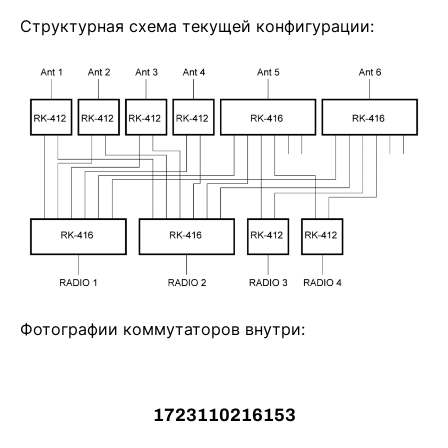
Структурная схема текущей конфигурации:
Фотографии коммутаторов внутри:
1723110216153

● What you are asked to do
Quote the full listing above word for word; exclude every picture from the copy.

● Your response
Структурная схема текущей конфигурации:
Фотографии коммутаторов внутри:
1723110216153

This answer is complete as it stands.